Input: Begin
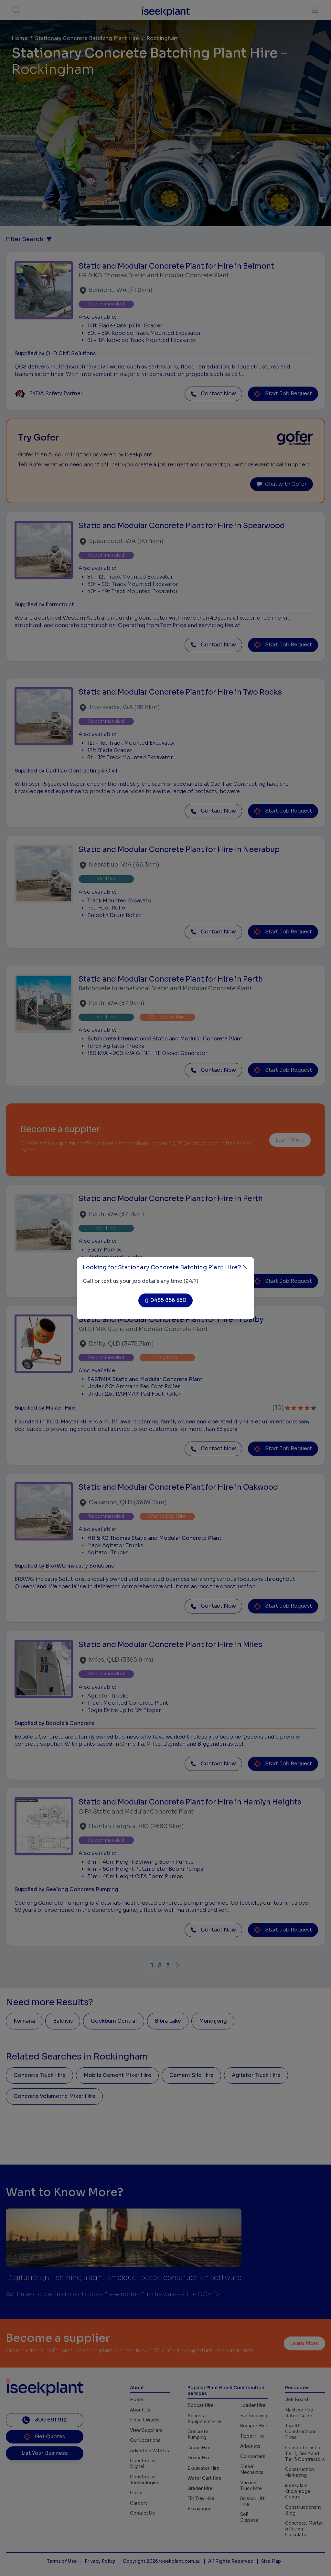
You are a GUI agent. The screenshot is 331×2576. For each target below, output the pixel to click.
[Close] (245, 1267)
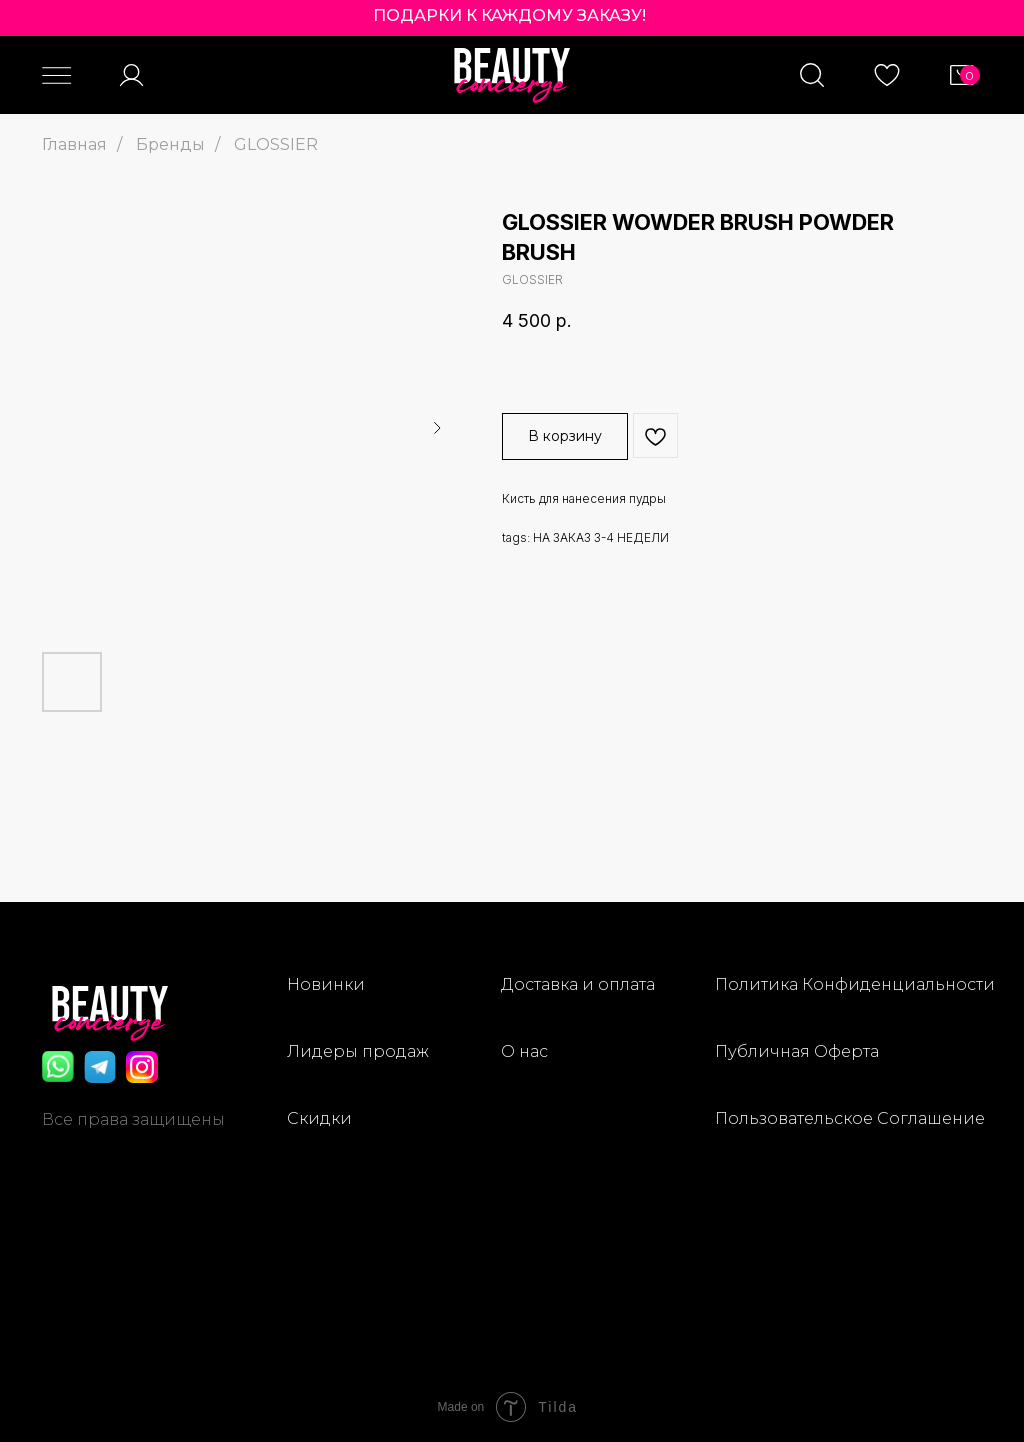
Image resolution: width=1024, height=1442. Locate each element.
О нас (524, 1051)
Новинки (326, 984)
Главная (74, 144)
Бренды (170, 144)
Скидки (319, 1118)
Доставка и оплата (578, 984)
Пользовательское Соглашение (850, 1118)
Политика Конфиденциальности (855, 984)
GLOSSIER (276, 144)
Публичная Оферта (797, 1051)
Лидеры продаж (358, 1051)
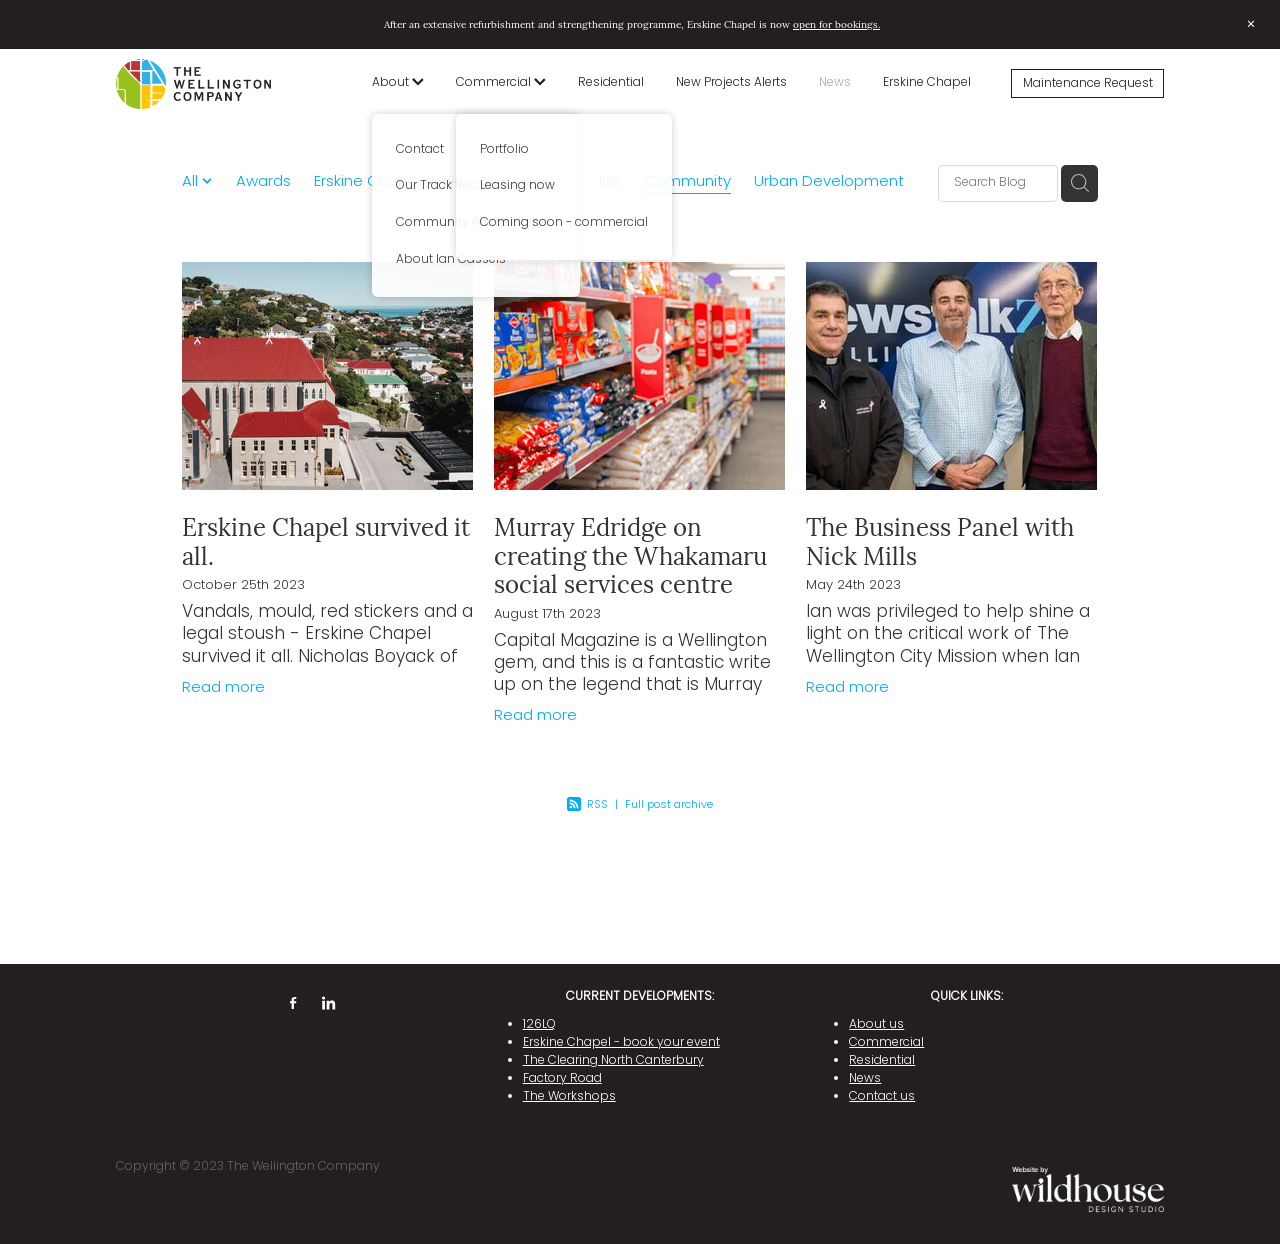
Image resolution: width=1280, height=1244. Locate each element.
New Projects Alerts (731, 83)
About (398, 83)
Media (553, 182)
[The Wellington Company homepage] (221, 84)
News (835, 83)
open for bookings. (836, 24)
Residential (611, 83)
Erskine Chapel (927, 83)
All (192, 182)
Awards (263, 182)
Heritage (476, 182)
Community (687, 182)
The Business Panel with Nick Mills (940, 540)
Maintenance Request (1088, 84)
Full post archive (669, 805)
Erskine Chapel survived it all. (326, 540)
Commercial (501, 83)
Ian (610, 182)
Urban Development (829, 182)
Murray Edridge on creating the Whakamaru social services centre (630, 555)
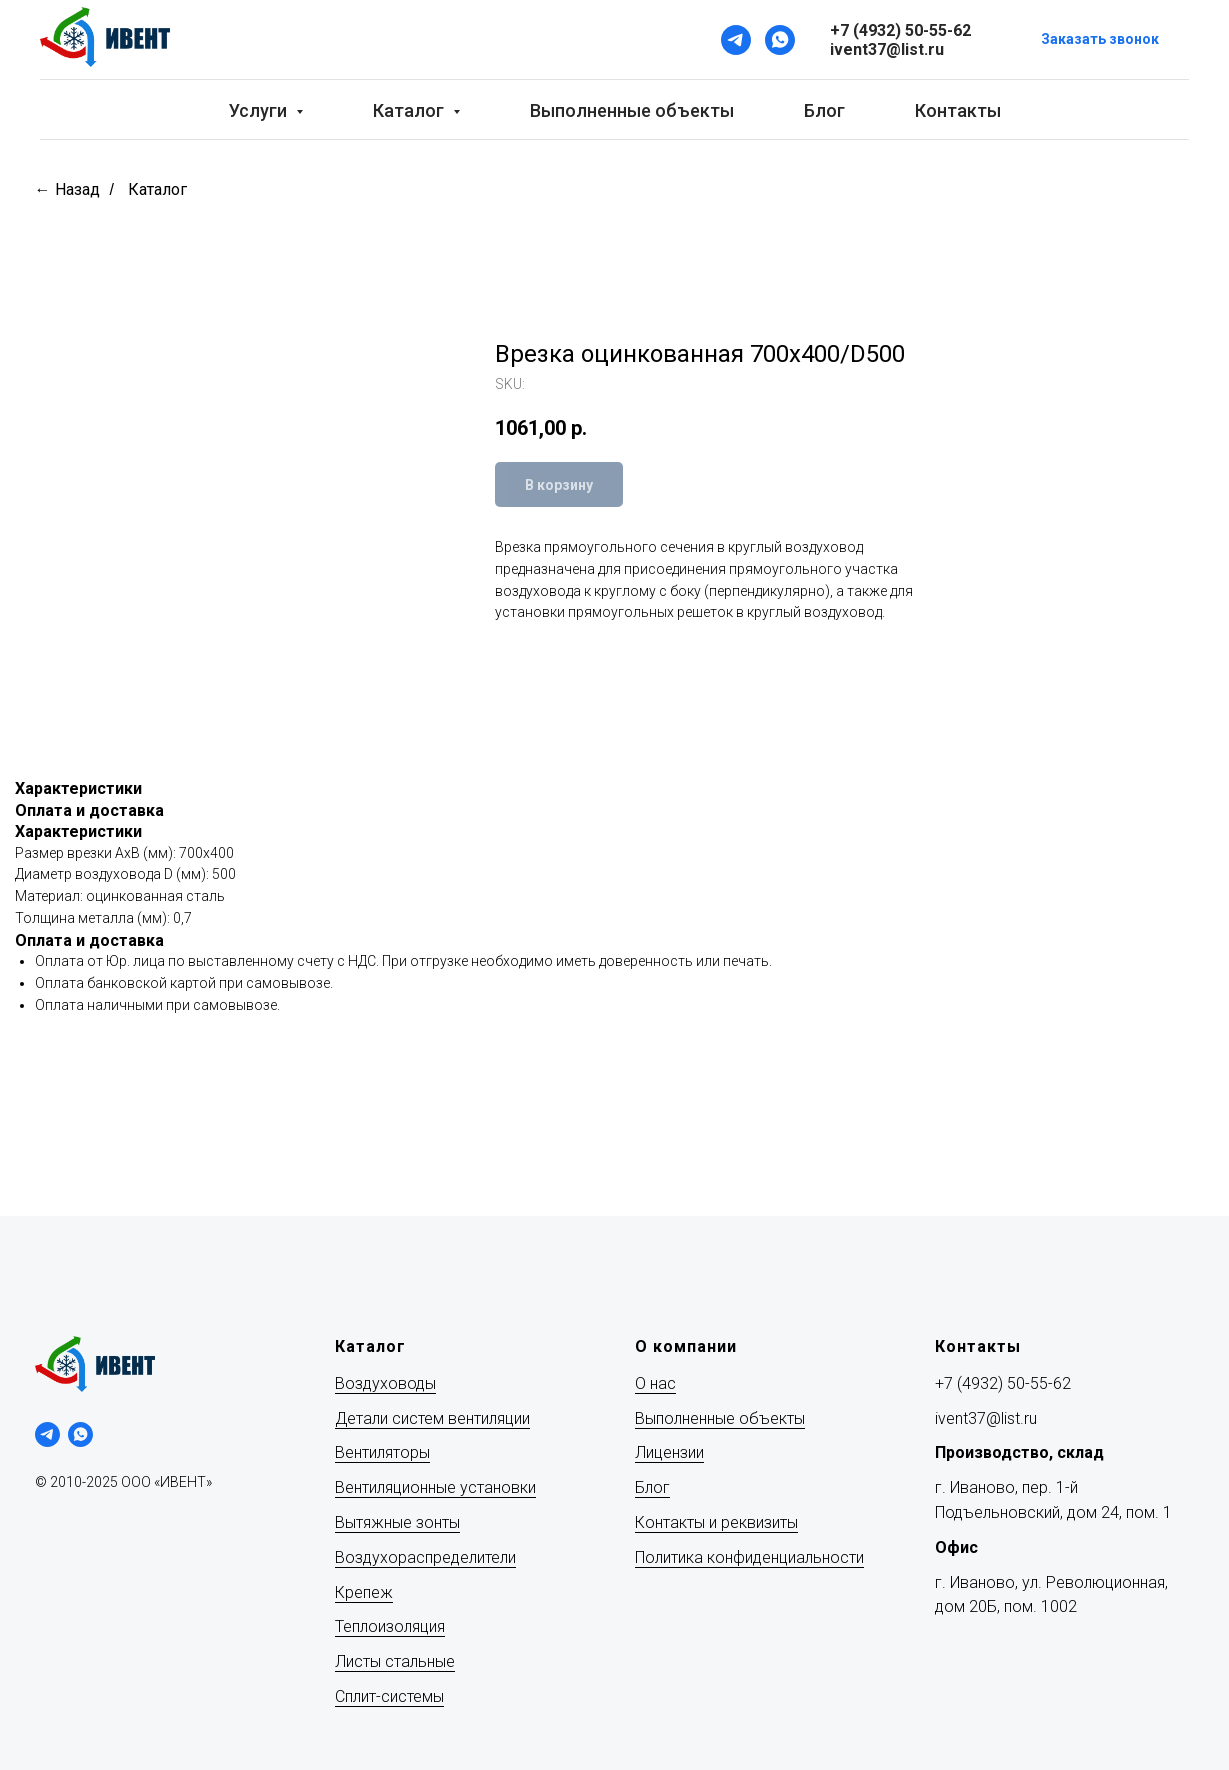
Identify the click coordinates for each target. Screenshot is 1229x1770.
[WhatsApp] (780, 40)
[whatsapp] (80, 1434)
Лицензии (669, 1452)
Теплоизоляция (390, 1626)
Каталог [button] (410, 110)
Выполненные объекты (632, 110)
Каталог (157, 189)
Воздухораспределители (425, 1557)
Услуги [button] (260, 110)
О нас (655, 1383)
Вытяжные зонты (397, 1522)
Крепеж (364, 1592)
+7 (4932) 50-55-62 (1003, 1383)
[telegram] (47, 1434)
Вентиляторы (382, 1452)
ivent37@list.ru (986, 1418)
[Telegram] (736, 40)
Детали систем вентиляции (432, 1418)
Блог (824, 110)
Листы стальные (395, 1661)
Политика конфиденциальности (749, 1557)
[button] (1100, 40)
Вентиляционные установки (435, 1487)
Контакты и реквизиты (716, 1522)
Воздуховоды (385, 1383)
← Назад (67, 189)
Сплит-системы (389, 1696)
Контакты (958, 110)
Input: End
• [Required action] Beginning with the line that contains "The Business Panel with Nick Mills (940, 540)", print exactly every line through the end of the records, both included. Omit the pictures.

• [Answer to this exercise]
The Business Panel with Nick Mills (940, 540)
Maintenance Request (1088, 84)
Full post archive (669, 805)
Erskine Chapel survived it all. (326, 540)
Commercial (501, 83)
Ian (610, 182)
Urban Development (829, 182)
Murray Edridge on creating the Whakamaru social services centre (630, 555)
Identify the click coordinates for each target. Screenshot is 1229x1770.
[WhatsApp] (780, 40)
[whatsapp] (80, 1434)
Лицензии (669, 1452)
Теплоизоляция (390, 1626)
Каталог [button] (410, 110)
Выполненные объекты (632, 110)
Каталог (157, 189)
Воздухораспределители (425, 1557)
Услуги [button] (260, 110)
О нас (655, 1383)
Вытяжные зонты (397, 1522)
Крепеж (364, 1592)
+7 (4932) 50-55-62 (1003, 1383)
[telegram] (47, 1434)
Вентиляторы (382, 1452)
ivent37@list.ru (986, 1418)
[Telegram] (736, 40)
Детали систем вентиляции (432, 1418)
Блог (824, 110)
Листы стальные (395, 1661)
Политика конфиденциальности (749, 1557)
[button] (1100, 40)
Вентиляционные установки (435, 1487)
Контакты и реквизиты (716, 1522)
Воздуховоды (385, 1383)
← Назад (67, 189)
Сплит-системы (389, 1696)
Контакты (958, 110)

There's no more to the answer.